A second strong contrast to nose-wheel airplanes, tailwheel aircraft make lift while on the ground anytime there is a relative headwind. The amount of lift obviously depends on the wind speed, but even at slow taxi speeds, the wings and ailerons are doing their best to aid in liftoff. This phenomenon requires care and management, especially during the takeoff and landing rolls, and is again unexpected by nose-wheel pilots making the transition.


On most tailwheel-type airplanes, directional control while taxiing is facilitated by the use of a steerable tailwheel, which operates along with the rudder. The tailwheel steering mechanism remains engaged when the tailwheel is operated through an arc of about 30° each side of center. Beyond that limit, the tailwheel breaks free and becomes full swiveling. In full swivel mode, the airplane can be pivoted within its own length, if desired. While taxiing, the steerable tailwheel should be used for making normal turns and the pilot’s feet kept off the brake pedals to avoid unnecessary wear on the brakes.

When beginning to taxi, the brakes should be tested immediately for proper operation. This is done by first applying power to start the airplane moving slowly forward, then retarding the throttle and simultaneously applying pressure smoothly to both brakes. If braking action is unsatisfactory, the engine should be shut down immediately.

To turn the airplane on the ground, the pilot should apply rudder in the desired direction of turn and use whatever power or brake necessary to control the taxi speed. At very low taxi speeds, directional response is sluggish as surface friction acting on the tailwheel inhibits inputs through the steering springs. At normal taxi speeds, rudder inputs alone should be sufficient to start and stop most turns. During taxi, the AOA built in to the structure gives control placement added importance when compared to nose-wheel models.

When taxiing in a quartering headwind, the upwind wing can easily be lifted by gusting or strong winds unless ailerons are positioned to “kill” lift on that side (stick held into the wind). This is standard control positioning for both nose-wheel and tailwheel airplanes, so the difference lies only in the added tailwheel vulnerability created by the fuselage pitch attitude. At the same time, elevator should usually be held full back to add downward pressure to the tailwheel assembly and improve tailwheel steering response. However, in a strong quartering headwind a wing could lift, and the elevator may be held closer to neutral.

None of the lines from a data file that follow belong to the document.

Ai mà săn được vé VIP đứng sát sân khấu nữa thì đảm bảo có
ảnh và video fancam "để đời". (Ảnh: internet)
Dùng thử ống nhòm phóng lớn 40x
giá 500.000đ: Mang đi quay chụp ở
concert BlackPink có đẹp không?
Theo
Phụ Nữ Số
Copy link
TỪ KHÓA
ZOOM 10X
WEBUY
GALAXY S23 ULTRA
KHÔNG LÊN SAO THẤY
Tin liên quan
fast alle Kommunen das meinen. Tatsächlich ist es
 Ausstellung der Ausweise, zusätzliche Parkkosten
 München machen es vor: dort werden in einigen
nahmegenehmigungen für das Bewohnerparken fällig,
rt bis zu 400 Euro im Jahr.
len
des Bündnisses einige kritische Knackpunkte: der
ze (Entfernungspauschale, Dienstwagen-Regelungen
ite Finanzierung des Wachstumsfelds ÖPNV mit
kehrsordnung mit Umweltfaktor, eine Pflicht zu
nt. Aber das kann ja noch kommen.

When taxiing with a quartering tailwind, this fuselage angle reduces the tendency of the wind to lift either wing. Nevertheless, the basic vulnerability to surface winds common to all tailwheel airplanes makes it essential to be aware of wind direction at all times, so holding the stick away from the crosswind is good practice (left aileron in a right quartering tailwind).

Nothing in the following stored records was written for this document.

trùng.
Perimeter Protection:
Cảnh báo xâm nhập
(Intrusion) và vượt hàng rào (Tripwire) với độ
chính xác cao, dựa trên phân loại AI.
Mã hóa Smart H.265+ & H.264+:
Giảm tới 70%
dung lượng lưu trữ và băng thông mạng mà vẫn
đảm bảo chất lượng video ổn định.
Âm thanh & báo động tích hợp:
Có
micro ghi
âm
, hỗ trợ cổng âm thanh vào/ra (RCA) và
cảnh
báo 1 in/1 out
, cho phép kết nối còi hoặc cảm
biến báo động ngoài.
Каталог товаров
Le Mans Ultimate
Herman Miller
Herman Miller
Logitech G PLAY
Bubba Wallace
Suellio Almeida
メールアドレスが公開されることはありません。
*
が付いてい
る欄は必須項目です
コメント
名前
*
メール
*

Elevator positioning in tailwinds is a bit more complex. Standard teaching tends to recommend full forward stick in any degree of tailwind, arguing that a tailwind striking the elevator when it is deflected full down increases downward pressure on the tailwheel assembly and increases directional control. Equally important, if the elevator were to remain deflected up, a strong tailwind can get under the control surface and lift the tail with unfortunate consequences for the propeller and engine.

While stick-forward positioning is essential in strong tailwinds, it is not likely to be an appropriate response when winds are light. The propeller wash in even lightly-powered airplanes is usually strong enough to overcome the effects of light tailwinds, producing a net headwind over the tail. This in turn suggests that back stick, not forward, does the most to help with directional control. If in doubt, it is best to sample the wind as you taxi and position the elevator where it will do the most good.


Tailwheel airplanes have an exaggerated tendency to weathervane, or turn into the wind, when operated on the ground in crosswinds. This tendency is greatest when taxiing with a direct crosswind, a factor that makes maintaining directional control more difficult, sometimes requiring use of the brakes when tailwheel steering alone proves inadequate to counteract the weathervane effect.


In the normal nose-high attitude, the engine cowling may be high enough to restrict the pilot’s vision of the area directly ahead of the airplane while on the ground. Consequently, objects directly ahead are difficult, if not impossible to see. In aircraft that are completely blind ahead, all taxi movements should be started with a small turn to ensure no other plane or ground vehicle has positioned itself directly under the nose while the pilot’s attention was distracted with getting ready to takeoff. In taxiing such an airplane, the pilot should alternately turn the nose from one side to the other (zigzag) or make a series of short S-turns. This should be done slowly, smoothly, positively, and cautiously.

Directional Control

After absorbing all the information presented to this point, the transitioning pilot may conclude that the best approach to maintaining directional control is to limit rudder inputs from fear of overcontrolling. Although intuitive, this is an incorrect assumption: the disadvantages built in to the tailwheel design sometimes require vigorous rudder inputs to maintain or retain directional control. The best approach is to understand the fact that tailwheel aircraft are not damaged from the use of too much rudder, but rather from rudder inputs held for too long.

Normal Takeoff Roll

Wing flaps should be lowered prior to takeoff if recommended by the manufacturer. After taxiing onto the runway, the airplane should be aligned with the intended takeoff direction, and the tailwheel positioned straight or centered. In airplanes equipped with a locking device, the tailwheel should be locked in the centered position. After releasing the brakes, the throttle should be smoothly and continuously advanced to takeoff power. The pilot should carefully avoid applying brake pressure during the takeoff roll.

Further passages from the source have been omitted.